Bagaimana sebenarnya standarisasi maskulinitas? Seniman Yahyarifandaru membangkitkan kenangan masa SD nya dulu ketika Art:1 New Museum Jakarta melibatkan dalam satu pameran bersama yang berjudul: HIStory Masculinity Reimagined. Yahya punya pengalaman yang tak terlupakan, dulu setelah pulang ke rumah dari sekolah, Yahya bersama teman-temannya lanjut bersekolah mengaji di Madrasah Diniyyah di kampungnya di Jawa Timur. “Dulu aku pernah dipanggil ‘Induk Ayam’, karena aku gendut larinya lambat, sering di-bully temen-temenku. Kalau ke Madrasah kami pakai sarung. Di jalur menuju Madrasah, ada anjing yang selalu mondar-mandir, satu saat menuju pulang, teman-teman menggoda si anjing, lalu mereka lari secepat mungkin. Aku paling belakang, dan akulah jadi sasaran si anjing, sarungku digigit, tapi aku berhasil lolos. Sampai sekarang aku masih trauma dengan kejadian itu.” Ujar Yahya disela-sela pameran. Menurut Yahya lagi, maskulinitas bisa dianalogikan dengan ayam Jantan, “…eh tetapi malah teman-temanku memanggilku dengan ‘induk ayam’ karena jalanku kata mereka megal-megol, enggak bisa berlari kencang.” Saat itu Yahya merasa tidak ada masalah, menurutnya sebenarnya laki-laki bisa berbentuk kayak apa saja.
.
Ayam, figur kribo, dan maskulinitas
Pengalaman Yahya tersebut ia visualkan dengan cat akrilik di atas kanvas, dimensi 100 X 100 cm, berjudul ‘Dualitas Identitas’, berupa sosok ayam dan anjing dalam gaya sapuan warna khas Yahya yang tak terduga, bergumpal-gumpal dan bergenang-genang, lalu di gumpalan tersebut diimbuhkan mata, hidung, mulut, juga gigi. Sosok ayam tampak berkepala dua, ia seperti menoleh ke depan ke belakang untuk mengamati keadaan, sementara sang anjing hanya menyeringai dan cenderung tertawa. Karya lain yang menarik adalah patung cilik (45 cm), figur kribo bermuka tengkorak dari bahan resin karya Rizal Ulum, judulnya: CRLY Depression. Kemudian karya Akbar Warisqia, dimensi 80 X 60 cm, menggunakan cat akrilik dan spray di atas kanvas, berjudul Part of Life, gambarnya seperti sehelai fabric yang melayang, atau terdampar? Sepertinya memang ada di dalam hidup ini sikap maskulin yang melayang. Pameran “HIStory: Masculinity Reimagined” di Art:1 New Museum ini akan berlangsung hingga 13 Juli 2024.

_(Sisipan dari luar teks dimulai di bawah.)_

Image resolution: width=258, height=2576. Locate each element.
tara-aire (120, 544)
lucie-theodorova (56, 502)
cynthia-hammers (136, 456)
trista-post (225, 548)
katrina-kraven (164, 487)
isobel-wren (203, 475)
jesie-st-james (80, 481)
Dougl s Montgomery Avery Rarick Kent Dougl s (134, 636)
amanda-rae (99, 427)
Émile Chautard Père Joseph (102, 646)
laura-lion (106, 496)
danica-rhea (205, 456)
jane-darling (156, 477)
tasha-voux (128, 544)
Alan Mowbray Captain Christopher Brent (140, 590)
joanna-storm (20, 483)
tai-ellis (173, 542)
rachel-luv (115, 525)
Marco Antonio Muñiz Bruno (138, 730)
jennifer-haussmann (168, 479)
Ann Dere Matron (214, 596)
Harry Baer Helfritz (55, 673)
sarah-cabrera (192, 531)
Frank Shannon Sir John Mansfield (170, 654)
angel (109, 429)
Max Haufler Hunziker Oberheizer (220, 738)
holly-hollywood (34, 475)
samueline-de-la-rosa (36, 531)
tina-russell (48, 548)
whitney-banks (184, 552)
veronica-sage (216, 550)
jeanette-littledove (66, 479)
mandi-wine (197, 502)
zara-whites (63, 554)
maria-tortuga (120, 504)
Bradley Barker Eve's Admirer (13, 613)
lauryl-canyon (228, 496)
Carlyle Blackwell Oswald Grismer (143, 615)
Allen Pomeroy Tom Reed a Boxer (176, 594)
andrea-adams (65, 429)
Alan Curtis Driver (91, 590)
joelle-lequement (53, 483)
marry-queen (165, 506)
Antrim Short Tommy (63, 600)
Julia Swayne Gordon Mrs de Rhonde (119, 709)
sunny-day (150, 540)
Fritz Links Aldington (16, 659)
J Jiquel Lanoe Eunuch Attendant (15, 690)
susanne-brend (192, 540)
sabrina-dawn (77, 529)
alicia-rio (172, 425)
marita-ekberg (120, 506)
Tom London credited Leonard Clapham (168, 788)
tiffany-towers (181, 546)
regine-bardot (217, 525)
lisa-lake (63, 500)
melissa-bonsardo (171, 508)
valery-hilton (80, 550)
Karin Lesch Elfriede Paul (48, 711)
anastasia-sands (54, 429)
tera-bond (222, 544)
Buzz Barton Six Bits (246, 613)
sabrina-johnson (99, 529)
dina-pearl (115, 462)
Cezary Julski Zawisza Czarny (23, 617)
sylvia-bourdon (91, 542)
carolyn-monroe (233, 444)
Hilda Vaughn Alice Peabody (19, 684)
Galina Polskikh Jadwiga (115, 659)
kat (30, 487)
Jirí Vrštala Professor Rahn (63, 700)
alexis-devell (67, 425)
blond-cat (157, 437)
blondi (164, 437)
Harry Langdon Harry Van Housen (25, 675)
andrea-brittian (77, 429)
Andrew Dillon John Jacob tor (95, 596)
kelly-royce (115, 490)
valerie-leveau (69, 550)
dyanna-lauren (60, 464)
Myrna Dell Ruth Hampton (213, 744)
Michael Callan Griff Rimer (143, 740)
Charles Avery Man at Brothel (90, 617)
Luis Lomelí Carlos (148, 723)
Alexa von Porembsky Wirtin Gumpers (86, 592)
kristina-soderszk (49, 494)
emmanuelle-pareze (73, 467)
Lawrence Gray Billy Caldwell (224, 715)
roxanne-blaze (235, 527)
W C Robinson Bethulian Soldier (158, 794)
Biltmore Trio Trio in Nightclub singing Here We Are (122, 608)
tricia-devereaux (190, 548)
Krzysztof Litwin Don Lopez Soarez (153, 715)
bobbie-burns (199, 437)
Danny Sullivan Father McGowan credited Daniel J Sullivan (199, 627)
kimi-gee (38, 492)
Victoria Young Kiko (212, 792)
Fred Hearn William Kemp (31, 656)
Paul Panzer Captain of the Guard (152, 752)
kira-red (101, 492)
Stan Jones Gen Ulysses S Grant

Rizal Ulum, CRLY Depression, Resin (45 cm)
Program Komunitas dari Art:1 New Museum
“HIStory: Masculinity Reimagined” adalah Program Komunitas nirlaba oleh Art:1 New Museum yang didedikasikan untuk Komunitas Seni yang ingin memamerkan karya seni mereka. Melalui Program Komunitas, Art:1 ingin menemukan seniman-seniman baru yang mencari kesempatan untuk bekerja dengan galeri. Diadakan dua bulanan, program komunitas ini terbuka bagi seniman dan penggemar seni untuk mengeksplorasi, menciptakan, dan terhubung melalui pameran, lokakarya, dan proyek kolaboratif lainnya yang mendorong kreativitas. Untuk batch ini, Art:1 menyajikan tema New Masculinity dan representasi serta reimajinasi melalui lensa seni. Melalui panggilan terbuka, dewan kuratorial Art:1 memilih 17 peserta dari seluruh Indonesia untuk mempresentasikan karya seni mereka yang selaras dengan tema Maskulinitas Baru. 17 peserta yang ditampilkan dalam pameran ini adalah; Akbar Warisqia, Amanda Hay, Aria Abdurrahman, Hansen Martin, I Gede Jaya Putra, John Raymond, Leka Putra, Light, Mahesa Riyutara, Oetje Lamno, Olivia Tanzil, Philips Sambalao, Rizal Ulum, Salma Khoirunnisa, Satya Budhi Pranaya, Yahya Rifandaru, dan Zelinda Citra Sasmita.